“I am only one, but still I am one.
I cannot do everything, but still I can do something.
And because I cannot do everything,
I will not refuse to do the something I can do.”

Edward Everett Hale

Saturday 13 April 2019

Learning by our Mistakes

This week's quotation, by James Joyce, spoke to me straight away: "Mistakes are the gateway to new discoveries."


That is, if we have the humility to learn from them. Sadly, common human reactions to making a mistake are to either sweep it under the carpet and forget about it, or to repeat it, because we haven't learned from it.

Let me share an example. A long time ago, I was studying the Unitarian Theology and Thought module of the Worship Studies Course. In my second assignment, a Unitarian view of Jesus, I included a throw-away disparaging remark about Christianity. My tutor, Alex Bradley, gently pointed out that Christianity was the soil out of which Unitarianism had grown, and that many Unitarians were also Liberal Christians, and that speaking disrespectfully about Christianity should be avoided. This opened my eyes, and in the years since then, I have encountered many radical Christians, and have realised that Christianity is a very broad church indeed, and that its teachings hold much which I I agreed with.

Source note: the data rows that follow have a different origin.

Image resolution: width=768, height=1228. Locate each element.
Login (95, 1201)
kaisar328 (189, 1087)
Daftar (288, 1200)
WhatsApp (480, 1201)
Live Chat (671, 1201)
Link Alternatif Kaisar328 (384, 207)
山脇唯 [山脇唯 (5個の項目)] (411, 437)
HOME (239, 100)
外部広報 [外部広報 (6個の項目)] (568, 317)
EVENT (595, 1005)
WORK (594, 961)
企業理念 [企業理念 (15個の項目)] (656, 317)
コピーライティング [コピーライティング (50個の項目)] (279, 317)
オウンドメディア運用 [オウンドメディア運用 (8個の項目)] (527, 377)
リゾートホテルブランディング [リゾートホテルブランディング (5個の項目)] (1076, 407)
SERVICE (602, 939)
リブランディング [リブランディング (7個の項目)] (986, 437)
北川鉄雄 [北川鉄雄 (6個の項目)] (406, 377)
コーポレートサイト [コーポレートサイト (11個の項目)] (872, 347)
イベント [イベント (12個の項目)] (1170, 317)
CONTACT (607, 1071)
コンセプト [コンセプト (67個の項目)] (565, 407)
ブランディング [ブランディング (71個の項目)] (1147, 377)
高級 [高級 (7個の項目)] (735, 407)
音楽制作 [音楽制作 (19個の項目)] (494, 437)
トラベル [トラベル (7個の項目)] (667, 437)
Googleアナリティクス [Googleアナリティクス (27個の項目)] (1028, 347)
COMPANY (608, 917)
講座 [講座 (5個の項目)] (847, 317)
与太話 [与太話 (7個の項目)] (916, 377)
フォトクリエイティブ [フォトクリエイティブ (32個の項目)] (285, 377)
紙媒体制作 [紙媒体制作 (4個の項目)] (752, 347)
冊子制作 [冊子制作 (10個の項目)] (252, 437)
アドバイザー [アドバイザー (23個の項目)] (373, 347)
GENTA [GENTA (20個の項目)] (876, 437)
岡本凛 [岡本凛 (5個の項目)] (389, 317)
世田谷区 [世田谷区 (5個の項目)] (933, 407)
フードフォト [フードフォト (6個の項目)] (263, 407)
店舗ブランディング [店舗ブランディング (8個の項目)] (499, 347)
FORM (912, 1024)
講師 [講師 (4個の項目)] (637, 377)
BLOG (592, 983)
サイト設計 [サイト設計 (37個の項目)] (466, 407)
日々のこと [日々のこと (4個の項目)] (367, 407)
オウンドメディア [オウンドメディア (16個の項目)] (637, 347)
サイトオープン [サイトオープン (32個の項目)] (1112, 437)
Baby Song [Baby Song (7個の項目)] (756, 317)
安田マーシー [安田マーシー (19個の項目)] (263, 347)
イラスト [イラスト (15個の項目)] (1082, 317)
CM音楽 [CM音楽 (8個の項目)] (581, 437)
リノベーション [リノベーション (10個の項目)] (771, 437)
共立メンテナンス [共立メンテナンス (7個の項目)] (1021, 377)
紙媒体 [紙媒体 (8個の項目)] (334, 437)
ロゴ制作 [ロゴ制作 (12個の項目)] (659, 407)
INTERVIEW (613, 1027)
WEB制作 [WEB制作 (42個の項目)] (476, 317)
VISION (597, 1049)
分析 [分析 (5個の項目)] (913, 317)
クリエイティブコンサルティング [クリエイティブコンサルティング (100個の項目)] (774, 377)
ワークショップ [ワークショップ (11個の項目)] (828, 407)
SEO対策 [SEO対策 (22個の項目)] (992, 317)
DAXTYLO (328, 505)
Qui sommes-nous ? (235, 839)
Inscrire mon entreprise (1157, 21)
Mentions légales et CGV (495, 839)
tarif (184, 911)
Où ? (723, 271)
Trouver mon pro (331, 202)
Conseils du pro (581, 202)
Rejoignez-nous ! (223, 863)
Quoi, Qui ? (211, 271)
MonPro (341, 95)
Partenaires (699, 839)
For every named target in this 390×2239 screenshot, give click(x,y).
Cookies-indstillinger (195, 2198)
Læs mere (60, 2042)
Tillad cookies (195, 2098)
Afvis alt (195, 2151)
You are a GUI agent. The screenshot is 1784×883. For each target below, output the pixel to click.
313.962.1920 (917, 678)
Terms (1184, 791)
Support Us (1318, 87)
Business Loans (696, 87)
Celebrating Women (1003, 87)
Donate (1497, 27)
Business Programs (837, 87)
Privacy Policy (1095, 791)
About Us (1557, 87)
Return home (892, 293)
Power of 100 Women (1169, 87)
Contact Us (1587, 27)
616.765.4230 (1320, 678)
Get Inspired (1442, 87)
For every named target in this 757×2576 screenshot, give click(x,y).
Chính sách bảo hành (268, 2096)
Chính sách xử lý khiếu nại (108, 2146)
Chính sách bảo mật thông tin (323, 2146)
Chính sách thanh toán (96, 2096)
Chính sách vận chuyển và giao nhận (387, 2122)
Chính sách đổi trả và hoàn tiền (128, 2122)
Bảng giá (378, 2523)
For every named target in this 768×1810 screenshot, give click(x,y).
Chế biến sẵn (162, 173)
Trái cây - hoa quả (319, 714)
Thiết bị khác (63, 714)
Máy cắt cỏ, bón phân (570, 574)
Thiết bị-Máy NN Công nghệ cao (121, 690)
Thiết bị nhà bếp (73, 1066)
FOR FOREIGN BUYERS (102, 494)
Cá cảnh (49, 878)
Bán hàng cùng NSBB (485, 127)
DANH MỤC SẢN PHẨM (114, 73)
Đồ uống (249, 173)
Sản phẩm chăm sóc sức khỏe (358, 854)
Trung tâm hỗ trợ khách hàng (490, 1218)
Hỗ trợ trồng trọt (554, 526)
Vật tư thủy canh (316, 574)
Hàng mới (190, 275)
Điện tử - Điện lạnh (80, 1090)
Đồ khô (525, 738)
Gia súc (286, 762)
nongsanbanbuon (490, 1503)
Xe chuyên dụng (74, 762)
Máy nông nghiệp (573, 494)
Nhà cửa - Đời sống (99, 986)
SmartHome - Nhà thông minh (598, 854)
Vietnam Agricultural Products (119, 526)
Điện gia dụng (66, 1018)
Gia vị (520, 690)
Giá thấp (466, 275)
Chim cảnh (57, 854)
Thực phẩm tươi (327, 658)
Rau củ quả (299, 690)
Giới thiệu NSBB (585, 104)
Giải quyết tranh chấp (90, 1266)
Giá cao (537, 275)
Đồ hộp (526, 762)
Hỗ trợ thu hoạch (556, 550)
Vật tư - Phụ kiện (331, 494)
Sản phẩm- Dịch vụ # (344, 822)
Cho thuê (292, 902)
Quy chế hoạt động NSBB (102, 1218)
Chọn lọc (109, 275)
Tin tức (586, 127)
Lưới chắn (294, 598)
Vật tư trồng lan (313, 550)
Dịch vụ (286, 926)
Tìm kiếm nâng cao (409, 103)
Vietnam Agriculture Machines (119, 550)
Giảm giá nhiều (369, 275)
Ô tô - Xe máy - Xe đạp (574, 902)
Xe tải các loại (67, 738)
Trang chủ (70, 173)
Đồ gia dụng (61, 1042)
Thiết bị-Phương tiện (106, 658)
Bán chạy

Another teacher was the wonderful Rabbi Lionel Blue. who helped me to understand that it is through our failures that we actually learn the important lessons of life. "Your successes make you clever, but your problems make you wise." Oh. I wrote in Gems for the Journey  that "His books are full of wonderful stories, in which he is absolutely honest about his mistakes, his small meannesses, the grudges he is holding on to, and which show how accepting these and learning from them bring him closer to God."

No human being is perfect, infallible. We all make mistakes. It is what we learn from them that matters. They are part and parcel of the spiritual journey, through which we learn to grow into our best selves.